The works do speak and powerfully, like Juicy, a silhouette of a woman emerging from a slice of orange – it is certainly designed to tantalize.

“I try to find ways of demonstrating sexuality and sensuality without being offensive or too provocative,” she said. “So my Juicy is about womanhood, It is about how we are as women, how we see ourselves as women. We are juicy, we appeal to people.”

Some of her work people find disturbing because it can be really raw, the artist admits but for this she is unapologetic.

“I am confident artist. I’m someone who is growing to appreciate myself as someone who can express how I feel and express how other people feel, through my work, through conversation.

“I am a surrealist, I like visual poetry. I am sensual person and I depict sensuality in the abstract form because I don’t know if I can visually create it in realistic way. I want to be bring people to that level that see more cause we are sexual beings and whoever is going to try to deny that is going to suffer.”

Pens her thoughts

McNeil says she is a thinker and pens her thoughts, which are encounters with people, situations and conversations, experiences, she says, that are interlinked.

“It (the journal) is more like an art diary,” she said. “ My thoughts accompanying the sketches, and they in turn translate into paintings, poetry and photography.”

These daily encounters translate into subjects for her paintings, which she says she is somebody who is basically transmitting information through her work.

“More of a conduit, maybe,” she said. “I think the majority of the work I do is not really about me, it’s really about other people.

“It’s really about situations that I encounter, about what’s going on in everyday life, not necessarily my life.”

To express freely and to showcase more work, McNeil faces predicaments and challenges that majority younger artists in Jamaica face – that of being accorded right opportunities.

Across Jamaica, she said, young, talented artists are being overlooked by those who still hang on to the works of the old masters, never allowing themselves to even entertain the thought of viewing, much less buying contemporary works.

But McNeil blames as well, those people who managing the business of art.

“I don’t think it is art so much, I think it is the people who are showcasing the art,” she said. “There so many pop up shops and artists, they need an outlet but at the time I’m not sure the majority of the people who are proving this outlet actually understand what it is that artists need.

“Because really and truly if you are an artist and you don’t have a name even if your work is good it is very difficult for somebody to say come and say let’s take a chance on you. You have a lot of talented upcoming artists in Jamaica, young artists and people are still stuck on back in the day stuff,” she said.

Come together

She has a solution for shattering this mindset, which she says, is more of branding, than art appreciation, hung up on the name than the work itself.
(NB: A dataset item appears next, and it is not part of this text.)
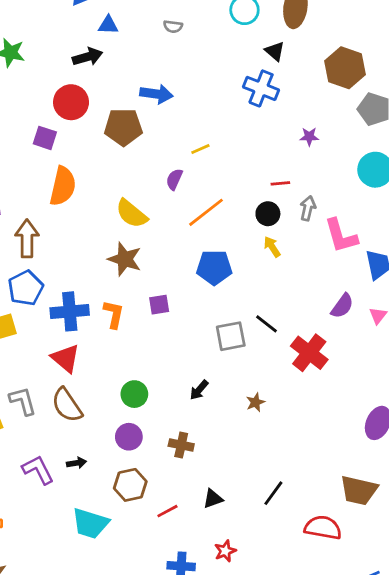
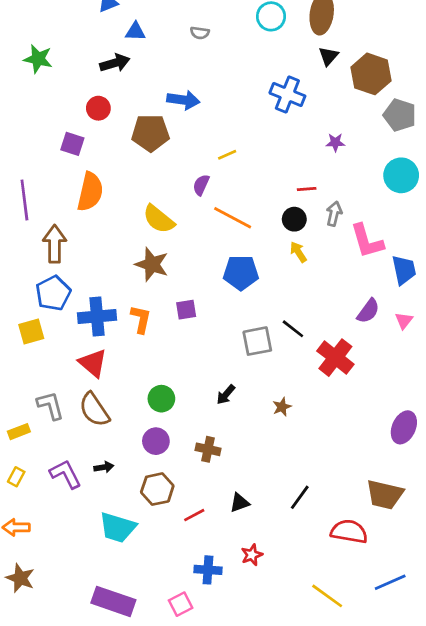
black triangle: (275, 51) -> (329, 56), moved, turned 30
red circle: (71, 102) -> (98, 108), size x0.7
orange line: (206, 212) -> (233, 218), turned 66

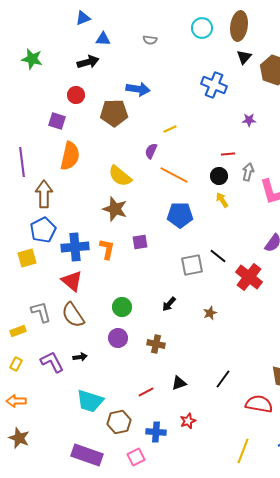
brown hexagon: (157, 489) -> (119, 422), moved
yellow line: (327, 596) -> (243, 451), turned 75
“I think artists, the younger generation need to come together and just wow people and the movement have started. It’s slow but it has started and I like the progress so far.”

These days mom Gertrude McNeil is a little more comforted that her only daughter is getting there and her three brothers are happy too.

Her father, Verol McNeil was the single greatest influence on her career choice, but is not around any more but his influence is ever present.

“My dad was a principal, mom was a teacher but dad was a maths teacher very good one at that but we was creative, He had to make a choice when he was going to school and it was clashing with being an educator, so he gave up art. But the creativity comes from that side of the family.”

That says a lot for a little girl from Westmoreland, who could be seen almost always clutching a sketch pad during her time at Mannings High School, even when she didn’t have art class – she has come a long way, and there is still a long path to tread.